/---

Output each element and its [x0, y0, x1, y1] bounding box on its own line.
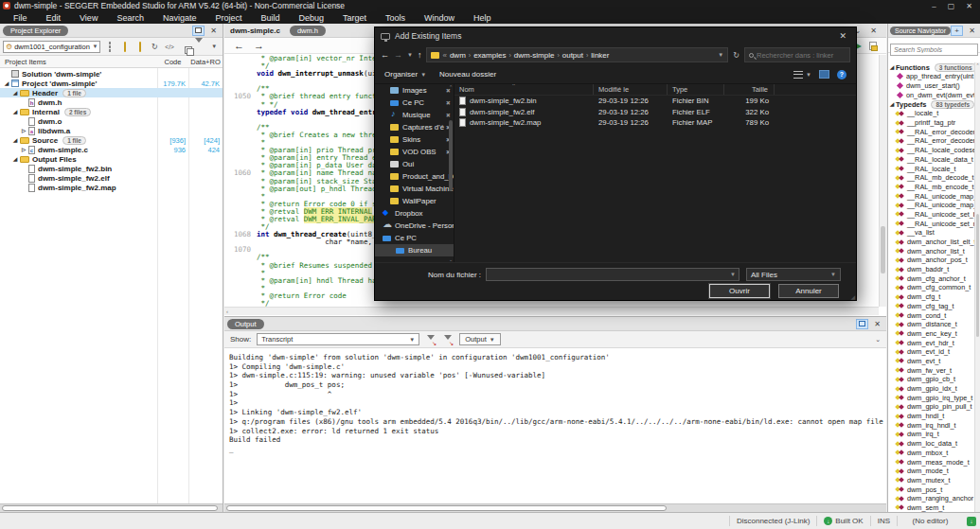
sidebar-item-wallpaper[interactable]: WallPaper	[375, 195, 454, 207]
minimize-button[interactable]: –	[932, 2, 935, 10]
typedef-item[interactable]: __RAL_locale_t	[888, 164, 974, 173]
code-icon[interactable]: </>	[164, 44, 175, 50]
menu-build[interactable]: Build	[251, 13, 289, 23]
file-row[interactable]: dwm-simple_fw2.map29-03-19 12:26Fichier …	[454, 117, 856, 129]
close-editor-button[interactable]: ✕	[870, 26, 877, 35]
expander-icon[interactable]: ▷	[20, 147, 27, 152]
column-name[interactable]: Nom⌃	[454, 84, 594, 95]
tree-row[interactable]: dwm-simple_fw2.elf	[0, 173, 223, 183]
tree-row[interactable]: ◢Internal2 files	[0, 107, 223, 116]
chevron-down-icon[interactable]: ▼	[407, 52, 413, 58]
typedef-item[interactable]: dwm_ranging_anchor	[888, 494, 974, 503]
build-transcript[interactable]: Building 'dwm-simple' from solution 'dwm…	[224, 349, 886, 503]
menu-project[interactable]: Project	[205, 13, 251, 23]
breadcrumb-item-examples[interactable]: examples	[473, 51, 506, 60]
scrollbar-thumb[interactable]	[976, 214, 979, 337]
refresh-symbols-button[interactable]: +	[951, 26, 963, 36]
function-item[interactable]: app_thread_entry(uint	[888, 72, 974, 81]
file-row[interactable]: dwm-simple_fw2.elf29-03-19 12:26Fichier …	[454, 107, 856, 118]
dock-window-button[interactable]	[192, 26, 205, 36]
typedef-item[interactable]: dwm_gpio_irq_type_t	[888, 393, 974, 402]
typedef-item[interactable]: dwm_anchor_list_elt_t	[888, 238, 974, 247]
configuration-select[interactable]: ⚙ dwm1001_configuration ▼	[3, 41, 100, 53]
typedef-item[interactable]: dwm_pos_t	[888, 485, 974, 494]
scrollbar-thumb[interactable]	[449, 120, 453, 191]
sidebar-item-product-and-de[interactable]: Product_and_De	[375, 170, 454, 183]
typedef-item[interactable]: dwm_distance_t	[888, 320, 974, 329]
filter-icon[interactable]	[194, 43, 205, 51]
typedef-item[interactable]: dwm_gpio_cb_t	[888, 375, 974, 384]
menu-search[interactable]: Search	[107, 13, 153, 23]
menu-edit[interactable]: Edit	[37, 13, 71, 23]
expander-icon[interactable]: ◢	[11, 90, 19, 96]
typedef-item[interactable]: dwm_meas_mode_t	[888, 457, 974, 467]
menu-target[interactable]: Target	[333, 13, 376, 23]
typedef-item[interactable]: __printf_tag_ptr	[888, 118, 974, 128]
breadcrumb-item-dwm-simple[interactable]: dwm-simple	[514, 51, 555, 60]
project-tree[interactable]: Solution 'dwm-simple'◢Project 'dwm-simpl…	[0, 69, 223, 503]
dock-window-button[interactable]	[856, 319, 868, 329]
typedef-item[interactable]: dwm_evt_t	[888, 357, 974, 366]
filter-errors-icon[interactable]	[425, 335, 437, 344]
tree-row[interactable]: ◢Output Files	[0, 154, 223, 164]
open-button[interactable]: Ouvrir	[709, 284, 770, 298]
symbol-search-input[interactable]	[890, 44, 978, 56]
filter-warnings-icon[interactable]	[442, 335, 454, 344]
tab-dwm-simple-c[interactable]: dwm-simple.c	[230, 26, 280, 35]
tab-dwm-h[interactable]: dwm.h	[290, 26, 326, 36]
breadcrumb-item-linker[interactable]: linker	[591, 51, 609, 60]
function-item[interactable]: dwm_user_start()	[888, 81, 974, 91]
tree-row[interactable]: dwm-simple_fw2.map	[0, 183, 223, 192]
sidebar-item-ce-pc[interactable]: Ce PC	[375, 232, 454, 244]
typedef-item[interactable]: __RAL_unicode_map_t	[888, 191, 974, 201]
typedef-item[interactable]: dwm_cond_t	[888, 310, 974, 320]
typedef-item[interactable]: dwm_mbox_t	[888, 449, 974, 458]
editor-horizontal-scrollbar[interactable]: ‹	[224, 307, 879, 315]
chevron-down-icon[interactable]: ▼	[718, 52, 723, 58]
typedef-item[interactable]: __RAL_error_decoder_t	[888, 127, 974, 136]
modified-file-icon[interactable]	[869, 42, 877, 50]
sidebar-scrollbar[interactable]: ⌃⌄	[448, 84, 454, 262]
folder-options-icon[interactable]	[134, 43, 146, 51]
typedef-item[interactable]: __RAL_mb_decode_t	[888, 173, 974, 183]
typedef-item[interactable]: dwm_loc_data_t	[888, 439, 974, 449]
tree-row[interactable]: ▷cdwm-simple.c936424	[0, 145, 223, 154]
typedef-item[interactable]: __locale_t	[888, 109, 974, 118]
close-panel-button[interactable]: ✕	[207, 26, 220, 36]
column-modified[interactable]: Modifié le	[594, 84, 668, 95]
breadcrumb[interactable]: «dwm›examples›dwm-simple›output›linker▼	[426, 47, 728, 62]
sidebar-item-onedrive-persor[interactable]: OneDrive - Persor	[375, 220, 454, 232]
close-panel-button[interactable]: ✕	[871, 319, 883, 329]
typedef-item[interactable]: dwm_evt_id_t	[888, 347, 974, 357]
open-folder-icon[interactable]	[119, 43, 131, 51]
column-code[interactable]: Code	[157, 58, 188, 66]
tree-row[interactable]: ◢Project 'dwm-simple'179.7K42.7K	[0, 79, 223, 88]
resize-grip[interactable]: ◢	[850, 293, 855, 300]
breadcrumb-item-dwm[interactable]: dwm	[450, 51, 466, 60]
tree-row[interactable]: Solution 'dwm-simple'	[0, 69, 223, 79]
sidebar-item-captures-d-[interactable]: Captures d'é✚	[375, 121, 454, 133]
sidebar-item-skins[interactable]: Skins✚	[375, 133, 454, 146]
typedef-item[interactable]: dwm_hndl_t	[888, 412, 974, 421]
sidebar-item-virtual-machine[interactable]: Virtual Machine	[375, 183, 454, 195]
expander-icon[interactable]: ◢	[888, 101, 896, 107]
typedef-item[interactable]: __RAL_locale_data_t	[888, 155, 974, 165]
menu-file[interactable]: File	[4, 13, 37, 23]
menu-debug[interactable]: Debug	[289, 13, 333, 23]
typedef-item[interactable]: dwm_baddr_t	[888, 265, 974, 274]
new-folder-button[interactable]: Nouveau dossier	[439, 70, 496, 79]
expander-icon[interactable]: ◢	[11, 137, 19, 143]
expander-icon[interactable]: ▷	[20, 128, 27, 133]
organize-button[interactable]: Organiser ▼	[384, 70, 426, 79]
typedef-item[interactable]: dwm_gpio_idx_t	[888, 384, 974, 394]
typedef-item[interactable]: dwm_mutex_t	[888, 476, 974, 485]
typedef-item[interactable]: dwm_sem_t	[888, 503, 974, 512]
breadcrumb-item-output[interactable]: output	[562, 51, 583, 60]
column-type[interactable]: Type	[668, 84, 724, 95]
horizontal-scrollbar[interactable]	[0, 503, 223, 512]
dialog-search-input[interactable]	[757, 51, 846, 60]
filename-input[interactable]: ▼	[486, 268, 739, 281]
preview-pane-button[interactable]	[819, 70, 829, 79]
tree-row[interactable]: ◢Source1 file[936][424]	[0, 135, 223, 145]
refresh-icon[interactable]: ↻	[733, 51, 739, 60]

\---

→ BRIEF
Report the number of lines in the entries above that include the string "function". Give nothing but the number.

→ EXPECTED ANSWER
2